#import libraries
import pandas as pd
import numpy as np
import matplotlib.pyplot as plt # plotting library
import sklearn
from sklearn.cluster import KMeans

4.2. The Chicago Hardship Index#

4.2.1. Raw Data and Summary Statistics#

The hardship index is a way to use data to explore urban inequities. Exploratory data analysis for social justice issues should aim to be accessible, significant, equitable, impartial, and transparent.

Drawing

The hardship index (HI) is the mean of six indicator estimates. Each indicator has been normalized and scaled from 0-100 (except per capita income). A higher hardship index value indicates greater hardship. The 6 raw indicator estimates are complicated by time variation over 5-year periods (US Census Bureau 2008) and geographical boundary approximation (Great Cities Institute 2019). The indicators are

  • UNEMP = % of community age 16 and older who are unemployed

  • NOHS = % of community age 25 and older without a high school diploma

  • DEP = % of community who are dependent (under age 18 or over age 64)

  • HOUS= % of community with overcrowded housing (more than 1 occupant per room)

  • POV = % below federal poverty line

  • INC = per capita income

Datafile: ‘HIHOM20142017.xlsx’

Data Source: https://greatcities.uic.edu/wp-content/uploads/2016/07/GCI-Hardship-Index-Fact-SheetV2.pdf (2010-2014) https://greatcities.uic.edu/wp-content/uploads/2019/12/Hardship-Index-Fact-Sheet-2017-ACS-Final-1.pdf (2013-2017).

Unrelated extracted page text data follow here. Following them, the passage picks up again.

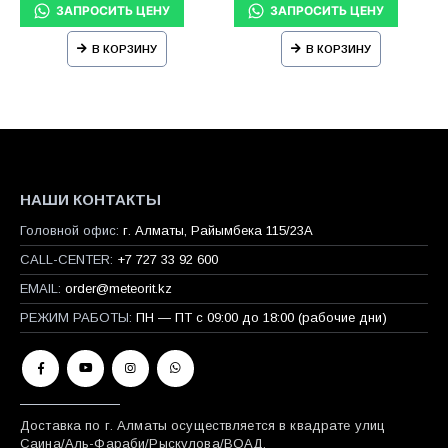
В КОРЗИНУ
В КОРЗИНУ
НАШИ КОНТАКТЫ
Головной офис:
г. Алматы, Райымбека 115/23A
CALL-CENTER:
+7 727 33 92 600
EMAIL:
order@meteorit.kz
РЕЖИМ РАБОТЫ:
ПН — ПТ с 09:00 до 18:00 (рабочие дни)
Доставка по г. Алматы осуществляется в квадрате улиц
Саина/Аль-Фараби/Рыскулова/ВОАД.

4.2.2. Summary Statistics#

  1. Upload the hardship index data for 2014 and 2017. The first two of seventy-seven community areas in Chicago are printed below.

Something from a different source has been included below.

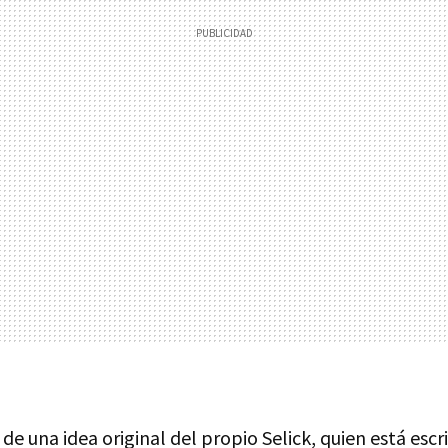
 de una idea original del propio Selick, quien está esc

raw_hardship=pd.read_excel('HIHOM20142017.xlsx')
raw_hardship.head(2)
Community index population(K) HI14 UNEMP14 NOHS14 DEP14 HOUS14 POV14 INC14 ... UNEMP17 NOHS17 DEP17 HOUS17 POV17 INC17 HOM14 HOM17 LAT LON
0 Albany Park 13 48.0 47.0 10.0 26.9 32.2 9.5 18.3 23240 ... 7.1 14.3 32.0 8.6 16.5 25848 2 1 41.96823 -87.72421
1 Archer Heights 56 14.0 54.4 14.3 32.2 38.5 9.8 14.6 16507 ... 9.2 17.9 40.2 9.7 15.9 18497 0 3 41.81093 -87.72677

2 rows × 21 columns

  1. Separate the 2014 and 2017 hardship index (HI) data into two dataframes called “dfHI14” and “dfHI17.” The column names will reflect the year.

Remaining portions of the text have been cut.